■ The problem ■
Where the string "آمپر" appears in a line of the data, show that line.

■ Records for the exercise ■
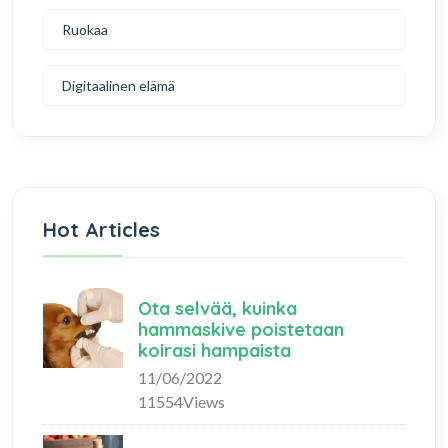
Ruokaa
Digitaalinen elämä
Hot Articles
Ota selvää, kuinka
hammaskive poistetaan
koirasi hampaista
11/06/2022
11554Views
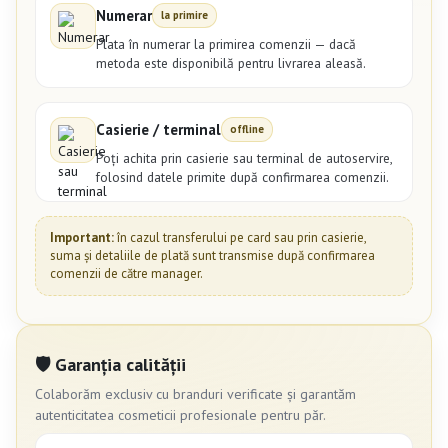
Numerar
la primire
Plata în numerar la primirea comenzii — dacă
metoda este disponibilă pentru livrarea aleasă.
Casierie / terminal
offline
Poți achita prin casierie sau terminal de autoservire,
folosind datele primite după confirmarea comenzii.
Important:
în cazul transferului pe card sau prin casierie,
suma și detaliile de plată sunt transmise după confirmarea
comenzii de către manager.
🛡 Garanția calității
Colaborăm exclusiv cu branduri verificate și garantăm
autenticitatea cosmeticii profesionale pentru păr.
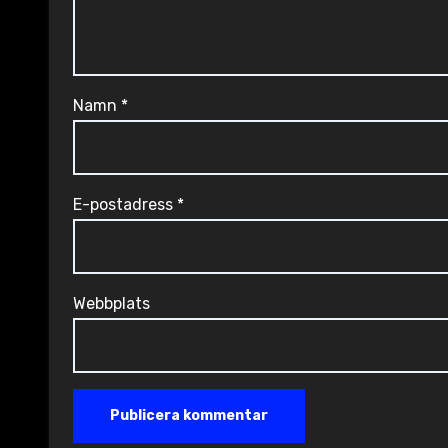
Namn
*
E-postadress
*
Webbplats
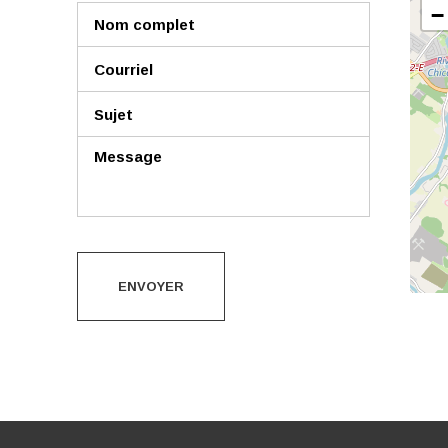
−
ENVOYER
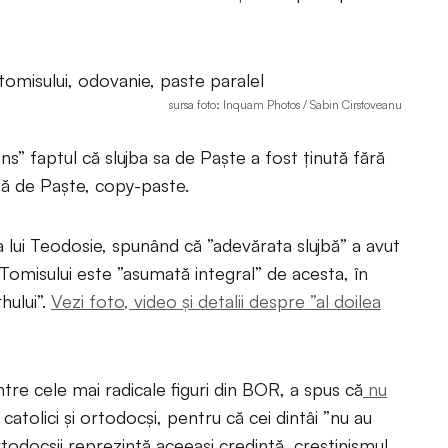
sursa foto: Inquam Photos / Sabin Cirstoveanu
s” faptul că slujba sa de Paște a fost ținută fără
ujbă de Paște, copy-paste.
 lui Teodosie, spunând că ”adevărata slujbă” a avut
i Tomisului este ”asumată integral” de acesta, în
hului”.
Vezi foto, video și detalii despre ”al doilea
tre cele mai radicale figuri din BOR, a spus că
nu
catolici și ortodocși, pentru că cei dintâi ”nu au
ortodocșii reprezintă aceeași credință, creștinismul,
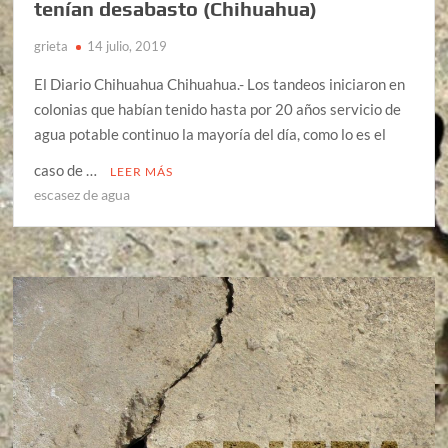
tenían desabasto (Chihuahua)
grieta
14 julio, 2019
El Diario Chihuahua Chihuahua.- Los tandeos iniciaron en
colonias que habían tenido hasta por 20 años servicio de
agua potable continuo la mayoría del día, como lo es el
caso de …
LEER MÁS
escasez de agua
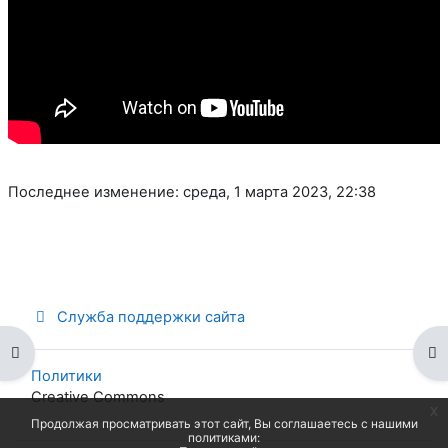
Последнее изменение: среда, 1 марта 2023, 22:38
Служба поддержки сайта
Открыть оглавление курса
От
Политики
Creative Commons
x
Продолжая просматривать этот сайт, Вы соглашаетесь с нашими
политиками:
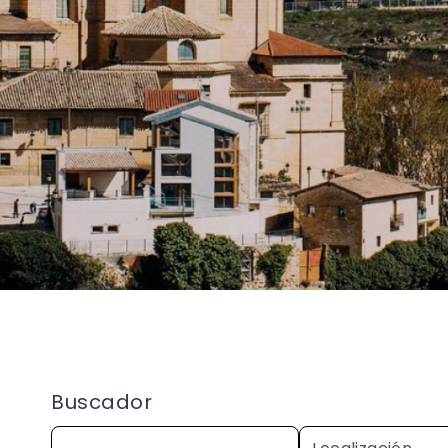
Buscador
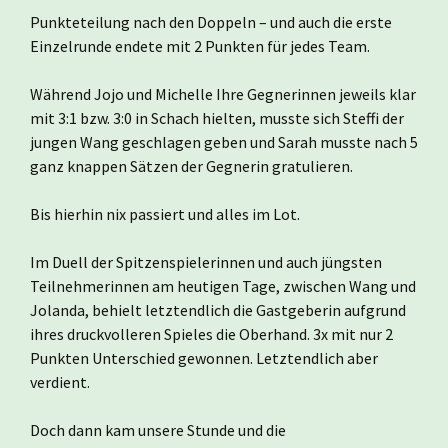
Punkteteilung nach den Doppeln – und auch die erste
Einzelrunde endete mit 2 Punkten für jedes Team.
Während Jojo und Michelle Ihre Gegnerinnen jeweils klar
mit 3:1 bzw. 3:0 in Schach hielten, musste sich Steffi der
jungen Wang geschlagen geben und Sarah musste nach 5
ganz knappen Sätzen der Gegnerin gratulieren.
Bis hierhin nix passiert und alles im Lot.
Im Duell der Spitzenspielerinnen und auch jüngsten
Teilnehmerinnen am heutigen Tage, zwischen Wang und
Jolanda, behielt letztendlich die Gastgeberin aufgrund
ihres druckvolleren Spieles die Oberhand. 3x mit nur 2
Punkten Unterschied gewonnen. Letztendlich aber
verdient.
Doch dann kam unsere Stunde und die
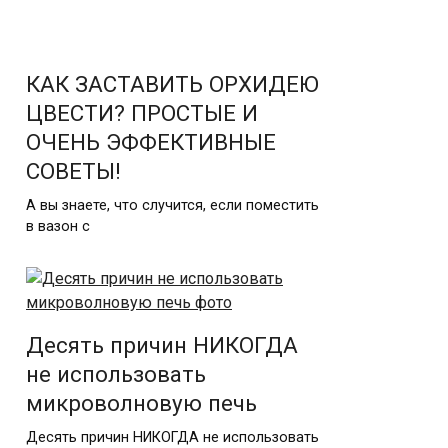
КАК ЗАСТАВИТЬ ОРХИДЕЮ
ЦВЕСТИ? ПРОСТЫЕ И
ОЧЕНЬ ЭФФЕКТИВНЫЕ
СОВЕТЫ!
А вы знаете, что случится, если поместить
в вазон с
Десять причин НИКОГДА
не использовать
микроволновую печь
Десять причин НИКОГДА не использовать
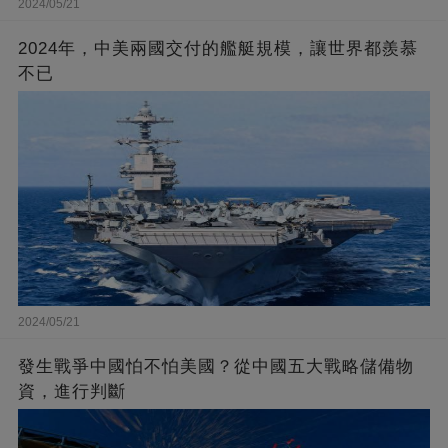
2024/05/21
2024年，中美兩國交付的艦艇規模，讓世界都羨慕
不已
2024/05/21
發生戰爭中國怕不怕美國？從中國五大戰略儲備物
資，進行判斷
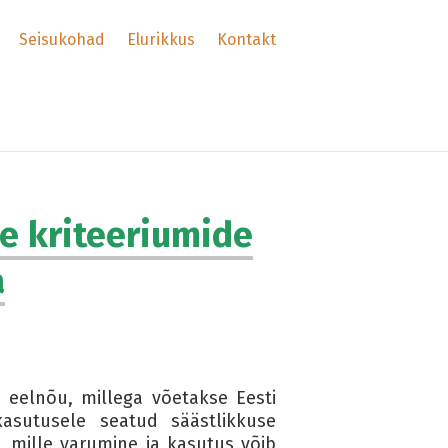
Seisukohad
Elurikkus
Kontakt
se kriteeriumide
a
eelnõu, millega võetakse Eesti
asutusele seatud säästlikkuse
, mille varumine ja kasutus võib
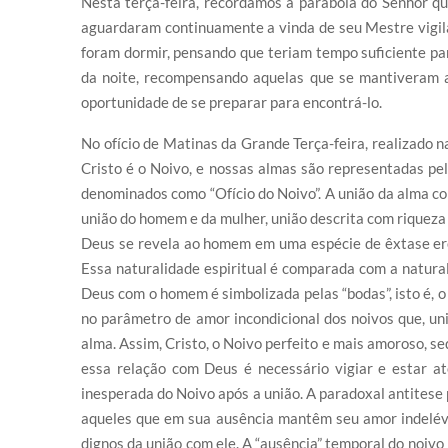
Nesta terça-feira, recordamos a parábola do Senhor qu
aguardaram continuamente a vinda de seu Mestre vigil
foram dormir, pensando que teriam tempo suficiente pa
da noite, recompensando aquelas que se mantiveram a
oportunidade de se preparar para encontrá-lo.
No ofício de Matinas da Grande Terça-feira, realizado n
Cristo é o Noivo, e nossas almas são representadas pela
denominados como “Ofício do Noivo”. A união da alma co
união do homem e da mulher, união descrita com riqueza
Deus se revela ao homem em uma espécie de êxtase eró
Essa naturalidade espiritual é comparada com a natural
Deus com o homem é simbolizada pelas “bodas”, isto é, o
no parâmetro de amor incondicional dos noivos que, un
alma. Assim, Cristo, o Noivo perfeito e mais amoroso, se
essa relação com Deus é necessário vigiar e estar a
inesperada do Noivo após a união. A paradoxal antitese
aqueles que em sua ausência mantêm seu amor indelével
dignos da união com ele. A “ausência” temporal do noiv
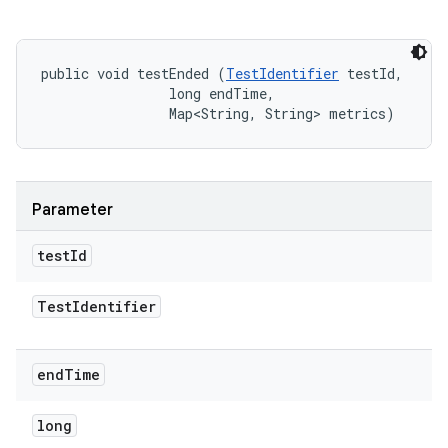
public void testEnded (
TestIdentifier
 testId, 

                long endTime, 

                Map<String, String> metrics)
Parameter
test
Id
Test
Identifier
end
Time
long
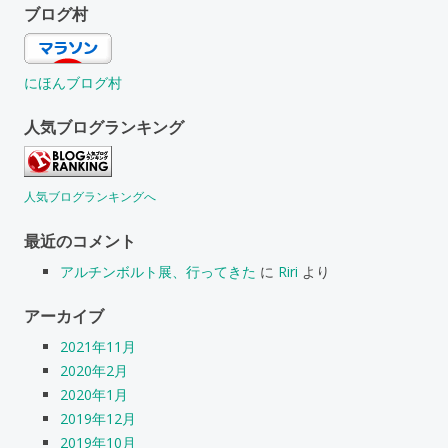
ブログ村
にほんブログ村
人気ブログランキング
人気ブログランキングへ
最近のコメント
アルチンボルト展、行ってきた
に
Riri
より
アーカイブ
2021年11月
2020年2月
2020年1月
2019年12月
2019年10月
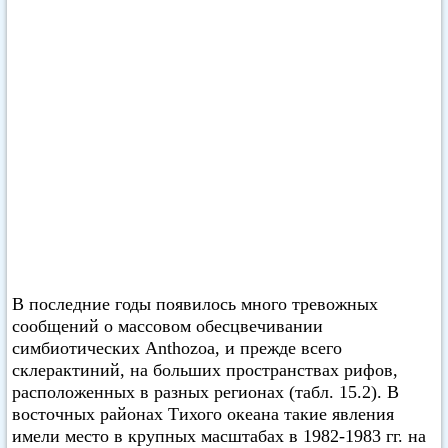
В последние годы появилось много тревожных
сообщений о массовом обесцвечивании
симбиотических Anthozoa, и прежде всего
склерактиний, на больших пространствах рифов,
расположенных в разных регионах (табл. 15.2). В
восточных районах Тихого океана такие явления
имели место в крупных масштабах в 1982-1983 гг. на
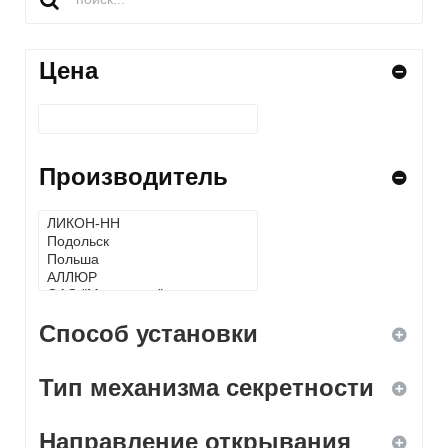
Цена
Производитель
Способ установки
Тип механизма секретности
ввертной
Направление открывания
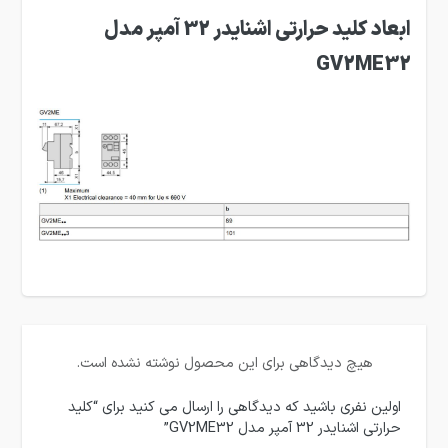
ابعاد کلید حرارتی اشنایدر 32 آمپر مدل
GV2ME32
هیچ دیدگاهی برای این محصول نوشته نشده است.
اولین نفری باشید که دیدگاهی را ارسال می کنید برای “کلید
حرارتی اشنایدر 32 آمپر مدل GV2ME32”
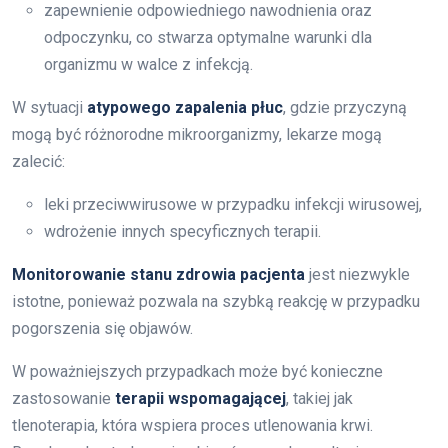
zapewnienie odpowiedniego nawodnienia oraz
odpoczynku, co stwarza optymalne warunki dla
organizmu w walce z infekcją.
W sytuacji
atypowego zapalenia płuc
, gdzie przyczyną
mogą być różnorodne mikroorganizmy, lekarze mogą
zalecić:
leki przeciwwirusowe w przypadku infekcji wirusowej,
wdrożenie innych specyficznych terapii.
Monitorowanie stanu zdrowia pacjenta
jest niezwykle
istotne, ponieważ pozwala na szybką reakcję w przypadku
pogorszenia się objawów.
W poważniejszych przypadkach może być konieczne
zastosowanie
terapii wspomagającej
, takiej jak
tlenoterapia, która wspiera proces utlenowania krwi.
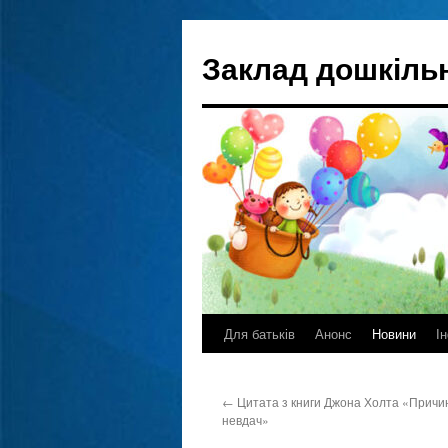
Перейти
до
Заклад дошкільн
вмісту
Для батьків
Анонс
Новини
І
←
Цитата з книги Джона Холта «Причи
невдач»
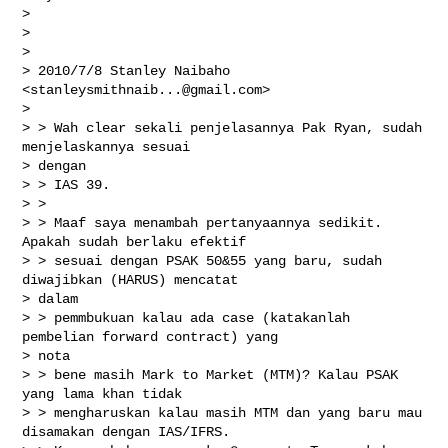
>

>

>

> 2010/7/8 Stanley Naibaho 
<
stanleysmithnaib...@gmail.com
>

>

> > Wah clear sekali penjelasannya Pak Ryan, sudah 
menjelaskannya sesuai

> dengan

> > IAS 39.

> >

> > Maaf saya menambah pertanyaannya sedikit. 
Apakah sudah berlaku efektif

> > sesuai dengan PSAK 50&55 yang baru, sudah 
diwajibkan (HARUS) mencatat

> dalam

> > pemmbukuan kalau ada case (katakanlah 
pembelian forward contract) yang

> nota

> > bene masih Mark to Market (MTM)? Kalau PSAK 
yang lama khan tidak

> > mengharuskan kalau masih MTM dan yang baru mau 
disamakan dengan IAS/IFRS.
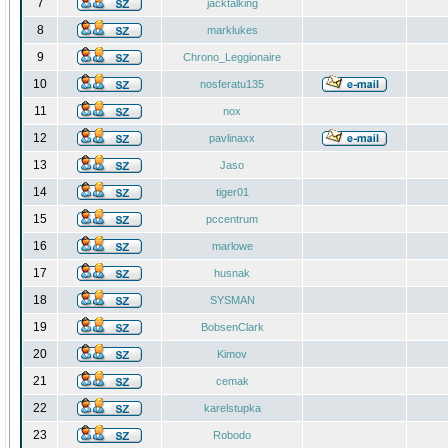
7
jacktalking
8
marklukes
9
Chrono_Leggionaire
10
nosferatu135
11
nox
12
pavlinaxx
13
Jaso
14
tiger01
15
pccentrum
16
marlowe
17
husnak
18
SYSMAN
19
BobsenClark
20
Kimov
21
cemak
22
karelstupka
23
Robodo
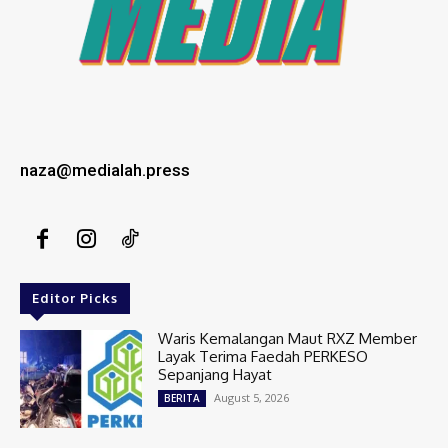
naza@medialah.press
Editor Picks
Waris Kemalangan Maut RXZ Member
Layak Terima Faedah PERKESO
Sepanjang Hayat
August 5, 2026
BERITA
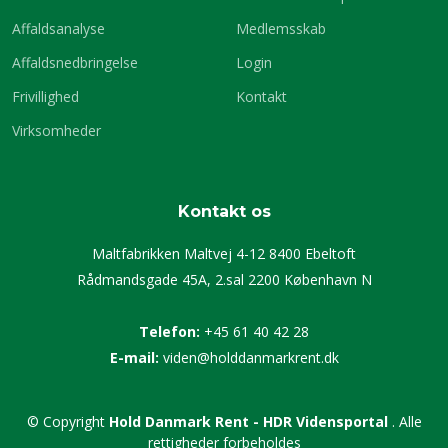
Affaldsanalyse
Medlemsskab
Affaldsnedbringelse
Login
Frivillighed
Kontakt
Virksomheder
Kontakt os
Maltfabrikken Maltvej 4-12 8400 Ebeltoft
Rådmandsgade 45A, 2.sal 2200 København N
Telefon:
+45 61 40 42 28
E-mail:
viden@holddanmarkrent.dk
© Copyright
Hold Danmark Rent - HDR Vidensportal
. Alle
rettigheder forbeholdes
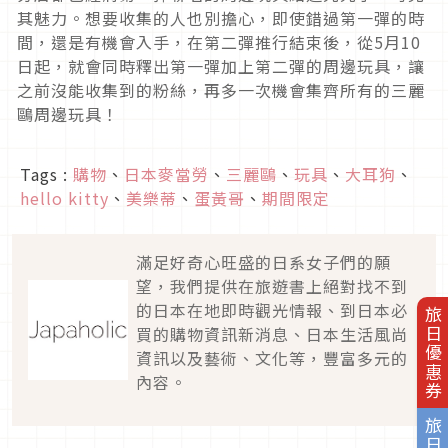
其魅力。想要收集的人也別擔心，即使錯過第一彈的時
間，還是有機會入手，在第二彈推行結束後，從5月10
日起，就會同時釋出第一彈加上第二彈的周邊玩具，讓
之前沒能收集到的粉絲，再多一次機會集齊所有的三麗
鷗周邊玩具！
Tags :
購物
、
日本麥當勞
、
三麗鷗
、
玩具
、
大耳狗
、
hello kitty
、
美樂蒂
、
蛋黃哥
、
期間限定
滿足好奇心旺盛的日系女子們的願
望，我們提供在旅遊書上絕對找不到
的日本在地即時觀光情報、到日本必
旅日優惠券
買的購物資訊新消息、日本生活風尚
資訊以及藝術、文化等，豐富多元的
內容。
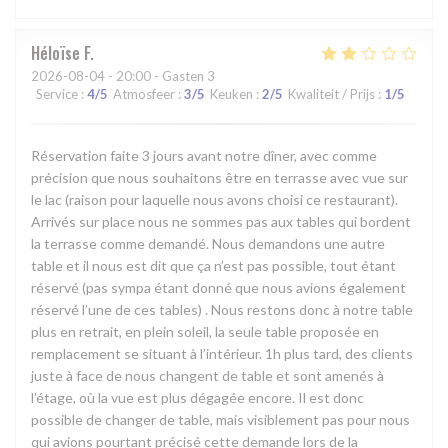
Héloïse
F
2026-08-04
- 20:00 - Gasten 3
Service
:
4
/5
Atmosfeer
:
3
/5
Keuken
:
2
/5
Kwaliteit / Prijs
:
1
/5
Réservation faite 3 jours avant notre dîner, avec comme
précision que nous souhaitons être en terrasse avec vue sur
le lac (raison pour laquelle nous avons choisi ce restaurant).
Arrivés sur place nous ne sommes pas aux tables qui bordent
la terrasse comme demandé. Nous demandons une autre
table et il nous est dit que ça n’est pas possible, tout étant
réservé (pas sympa étant donné que nous avions également
réservé l’une de ces tables) . Nous restons donc à notre table
plus en retrait, en plein soleil, la seule table proposée en
remplacement se situant à l’intérieur. 1h plus tard, des clients
juste à face de nous changent de table et sont amenés à
l’étage, où la vue est plus dégagée encore. Il est donc
possible de changer de table, mais visiblement pas pour nous
qui avions pourtant précisé cette demande lors de la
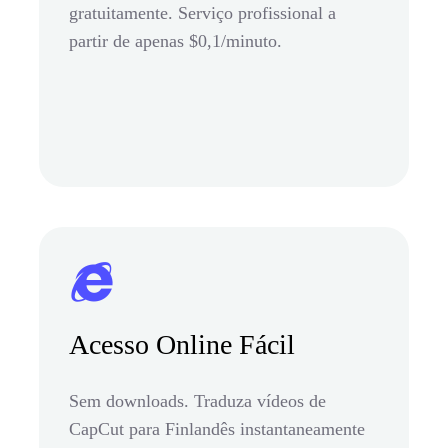
gratuitamente. Serviço profissional a
partir de apenas $0,1/minuto.
Acesso Online Fácil
Sem downloads. Traduza vídeos de
CapCut para Finlandês instantaneamente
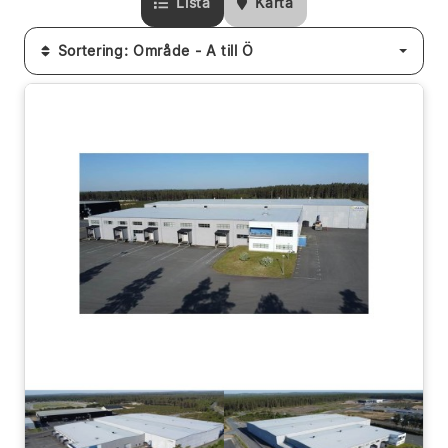
Lista
Karta
Sortering: Område - A till Ö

■ Answer to the exercise ■
ابعاد کلید حرارتی اشنایدر 32 آمپر مدل
حرارتی اشنایدر 32 آمپر مدل GV2ME32”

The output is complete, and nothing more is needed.